Rule #4: It's foreign. Think....The Departed. Let Me In. The Ring. It's even better if you can change the name to make it nearly unable to find out there exists an original. Hollywood has some belligerent rule that it has the right to make anything itself. The characters were created, shaped, and accepted in a country other than our own, therefore creating them in a world with a different language and look tends to work with a mild respect for the first. We're not trying to do it better, we're just trying to make it more accessible to our audience.
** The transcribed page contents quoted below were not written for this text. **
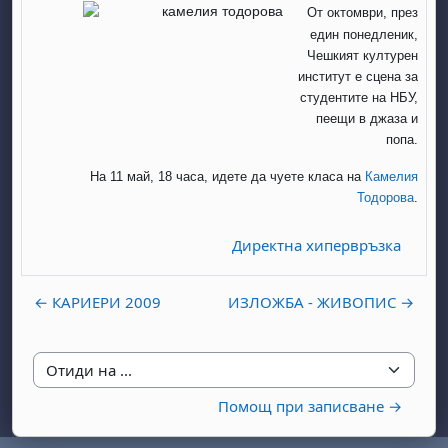
От октомври, през
един понедленик,
Чешкият културен
институт е сцена за
студентите на НБУ,
пеещи в джаза и
попа.
На 11 май, 18 часа, идете да чуете класа на
Камелия
Тодорова
.
Директна хипервръзка
← КАРИЕРИ 2009
ИЗЛОЖБА - ЖИВОПИС →
Отиди на ...
Помощ при записване →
With all the grandeur of "hope for Hollywood," I recognize that the opinions stated above are not always widely accepted. Many respect the process of character transmutation and live by the stigma of "making a character one's own," which is undeniably respectable. But the base factor of the cinematic icon, the truth of reinvention and re-imagination, the only real instances when it DOES NOT and WILL NOT work, is when the actor and character become synonymous in the filmic world.
I return to Freddy Krueger/Robert Englund.
They equal each other, mark each other, they made each other. Englund's career is solely important as an actor because of Krueger. While he can go and play many a role, embrace many an endeavor (often well), he is recognized as Krueger and Krueger as Englund.
Principle Icons that will inevitably end in tragedy should a remake occur include:
Snake Plisskin from Escape from New York
Duckie from Pretty in Pink
Nurse Ratched from One Flew Over the Cuckoo's Nest
Spicoli from Fast Times at Ridgemont High
Pee Wee Herman from Pee Wee's Big Adventure & TV
John McClane from Die Hard
Ripley from Alien
I have accepted and understand that hope does not exist for these Icons of Cinema to be remade. All will continue to smile politely and say "Why yes, (Insert actors name here) did make that role their own," however, we will never truly accept them. They will be constantly compared to the original, definitely ridiculed by die-hard fans, and inevitably deemed a lesser-version of the former. Frankly, I don't know why an actor would want to portray an "Icon". But they keep on trying.